The records below must be transcribed exactly. Do not include the pictures.

[Opening Task data section]

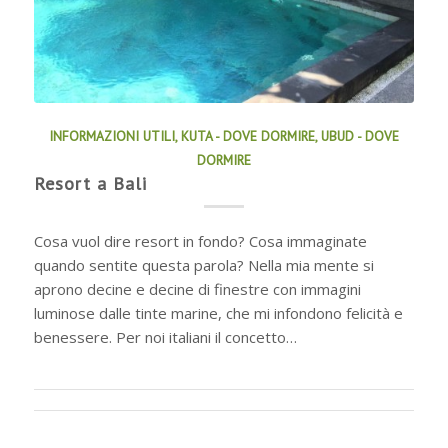
INFORMAZIONI UTILI
,
KUTA - DOVE DORMIRE
,
UBUD - DOVE
DORMIRE
Resort a Bali
Cosa vuol dire resort in fondo? Cosa immaginate
quando sentite questa parola? Nella mia mente si
aprono decine e decine di finestre con immagini
luminose dalle tinte marine, che mi infondono felicità e
benessere. Per noi italiani il concetto…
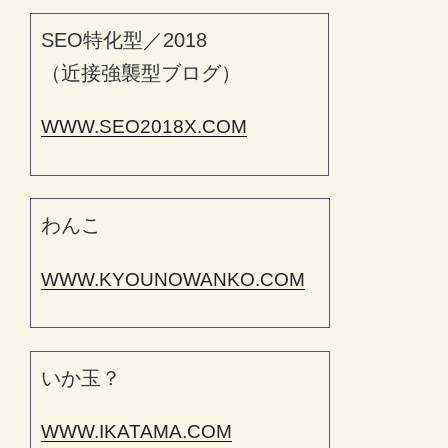
SEO特化型／2018
（近接強襲型ブログ）
WWW.SEO2018X.COM
わんこ
WWW.KYOUNOWANKO.COM
いか玉？
WWW.IKATAMA.COM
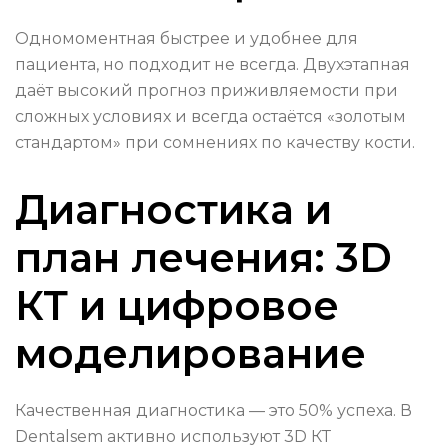
Одномоментная быстрее и удобнее для
пациента, но подходит не всегда. Двухэтапная
даёт высокий прогноз приживляемости при
сложных условиях и всегда остаётся «золотым
стандартом» при сомнениях по качеству кости.
Диагностика и
план лечения: 3D
КТ и цифровое
моделирование
Качественная диагностика — это 50% успеха. В
Dentalsem активно используют 3D КТ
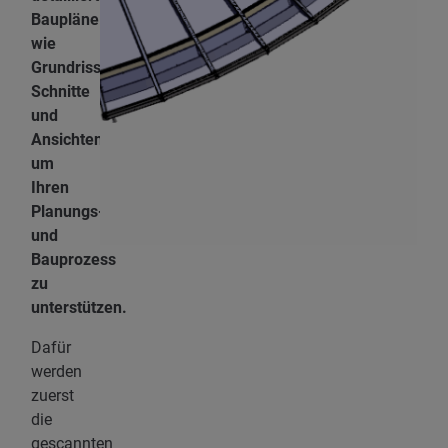
Baupläne
wie
Grundrisse,
Schnitte
und
Ansichten,
um
Ihren
Planungs-
und
Bauprozess
zu
unterstützen.
Dafür
werden
zuerst
die
gescannten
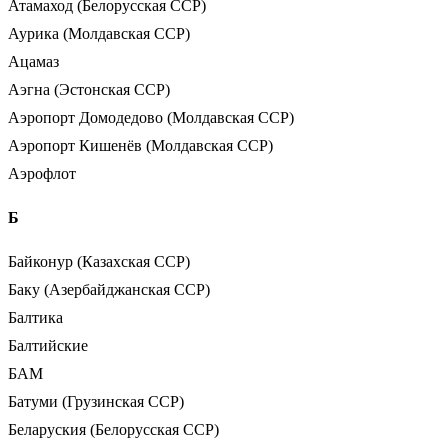
Атамаход (Белорусская ССР)
Аурика (Молдавская ССР)
Ацамаз
Аэгна (Эстонская ССР)
Аэропорт Домодедово (Молдавская ССР)
Аэропорт Кишенёв (Молдавская ССР)
Аэрофлот
Б
Байконур (Казахская ССР)
Баку (Азербайджанская ССР)
Балтика
Балтийские
БАМ
Батуми (Грузинская ССР)
Беларуския (Белорусская ССР)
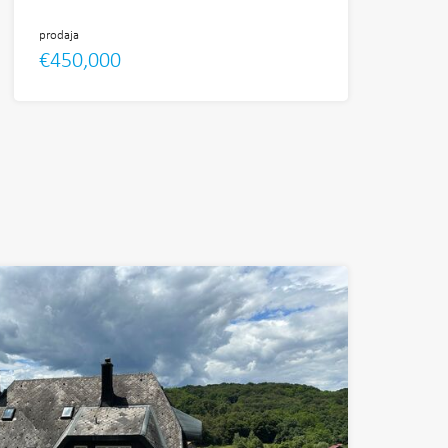
prodaja
€450,000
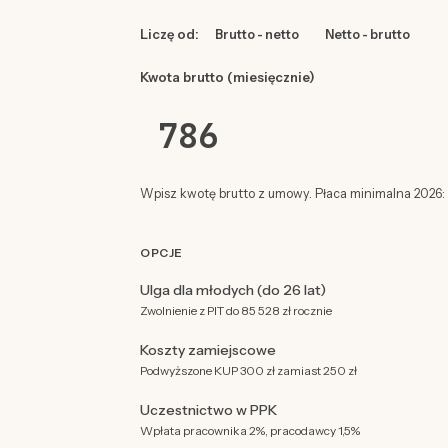
Liczę od:
Brutto - netto
Netto - brutto
Kwota brutto (miesięcznie)
Wpisz kwotę brutto z umowy. Płaca minimalna 2026: 4
OPCJE
Ulga dla młodych (do 26 lat)
Zwolnienie z PIT do 85 528 zł rocznie
Koszty zamiejscowe
Podwyższone KUP 300 zł zamiast 250 zł
Uczestnictwo w PPK
Wpłata pracownika 2%, pracodawcy 1,5%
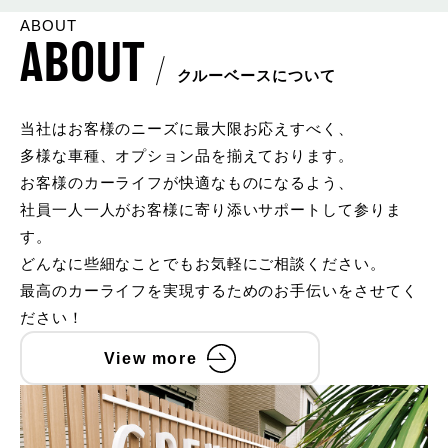
ABOUT
ABOUT
クルーベースについて
当社はお客様のニーズに最大限お応えすべく、
多様な車種、オプション品を揃えております。
お客様のカーライフが快適なものになるよう、
社員一人一人がお客様に寄り添いサポートして参りま
す。
どんなに些細なことでもお気軽にご相談ください。
最高のカーライフを実現するためのお手伝いをさせてく
ださい！
View more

[Closing Task data section]

→ **Result of the task**
INFORMAZIONI UTILI
,
KUTA - DOVE DORMIRE
,
UBUD - DOVE
DORMIRE
Resort a Bali
Cosa vuol dire resort in fondo? Cosa immaginate
quando sentite questa parola? Nella mia mente si
aprono decine e decine di finestre con immagini
luminose dalle tinte marine, che mi infondono felicità e
benessere. Per noi italiani il concetto…
SEO特化型／2018
（近接強襲型ブログ）
WWW.SEO2018X.COM
わんこ
WWW.KYOUNOWANKO.COM
いか玉？
WWW.IKATAMA.COM
Одномоментная быстрее и удобнее для
пациента, но подходит не всегда. Двухэтапная
даёт высокий прогноз приживляемости при
сложных условиях и всегда остаётся «золотым
стандартом» при сомнениях по качеству кости.
Диагностика и
план лечения: 3D
КТ и цифровое
моделирование
Качественная диагностика — это 50% успеха. В
Dentalsem активно используют 3D КТ
Baupläne
wie
Grundrisse,
Schnitte
und
Ansichten,
um
Ihren
Planungs-
und
Bauprozess
zu
unterstützen.
Dafür
werden
zuerst
die
gescannten
Атамаход (Белорусская ССР)
Аурика (Молдавская ССР)
Ацамаз
Аэгна (Эстонская ССР)
Аэропорт Домодедово (Молдавская ССР)
Аэропорт Кишенёв (Молдавская ССР)
Аэрофлот
Б
Байконур (Казахская ССР)
Баку (Азербайджанская ССР)
Балтика
Балтийские
БАМ
Батуми (Грузинская ССР)
Беларуския (Белорусская ССР)
prodaja
€450,000
Liczę od:
Brutto - netto
Netto - brutto
Kwota brutto (miesięcznie)
Wpisz kwotę brutto z umowy. Płaca minimalna 2026: 4
OPCJE
Ulga dla młodych (do 26 lat)
Zwolnienie z PIT do 85 528 zł rocznie
Koszty zamiejscowe
Podwyższone KUP 300 zł zamiast 250 zł
Uczestnictwo w PPK
Wpłata pracownika 2%, pracodawcy 1,5%
ABOUT
ABOUT
クルーベースについて
当社はお客様のニーズに最大限お応えすべく、
多様な車種、オプション品を揃えております。
お客様のカーライフが快適なものになるよう、
社員一人一人がお客様に寄り添いサポートして参りま
す。
どんなに些細なことでもお気軽にご相談ください。
最高のカーライフを実現するためのお手伝いをさせてく
ださい！
View more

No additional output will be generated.